Responsibilities
- Build and support ETL workflows in Azure Synapse using Python, particularly PySpark, via Notebooks or Pipelines for reliable data processing.
- Design and implement data warehouse structures using star schema principles, including facts and dimensions, within a Massively Parallel Processing SQL Pool.
- Pull data from multiple sources such as REST APIs, SQL tables, and CSV files.
- Leverage in-depth knowledge of Azure Synapse Analytics to create high-performance, scalable data notebooks and pipelines.
- Support adoption of Data Fabric components like data lakes, lakehouses, delta lakes, and data cataloging to improve data organization and access.
- Partner with data architects to develop models and schemas that reflect business needs.
- Establish data validation rules and quality checks to ensure consistency and correctness.
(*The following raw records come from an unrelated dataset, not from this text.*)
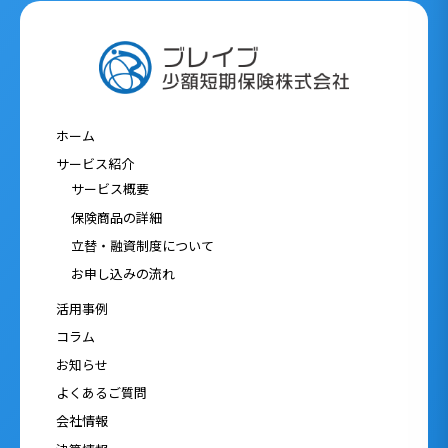
ホーム
サービス紹介
サービス概要
保険商品の詳細
立替・融資制度について
お申し込みの流れ
活用事例
コラム
お知らせ
よくあるご質問
会社情報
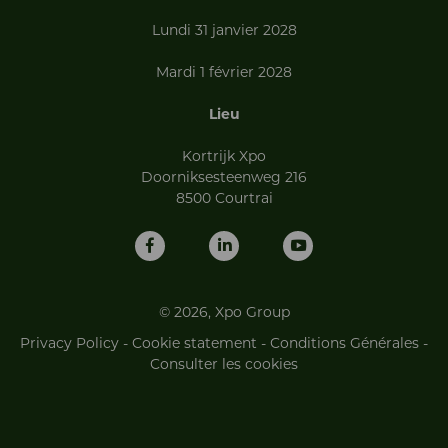
Lundi 31 janvier 2028
Mardi 1 février 2028
Lieu
Kortrijk Xpo
Doorniksesteenweg 216
8500 Courtrai
© 2026, Xpo Group
Privacy Policy
-
Cookie statement
-
Conditions Générales
-
Consulter les cookies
- Detect and fix performance issues in ETL processes to meet service level agreements.
- Monitor data pipeline executions, troubleshoot failures, and apply fixes to maintain system reliability.
- Keep detailed records of ETL workflows, data transformations, and system architecture.
- Collaborate with cross-functional teams to define data needs and support analytics initiatives.
- Enforce data security practices and adhere to governance and privacy regulations.
Work Arrangement
Remote (Worldwide) — Latin America
Other
- Remote work available for candidates in Latin America.
- Position involves direct interaction with clients as part of a consulting team.
- Chance to engage in multiple projects across different industries and domains.
- Work alongside modern data technologies and experienced professionals.
- Accelerated career development through exposure to varied client challenges and solutions.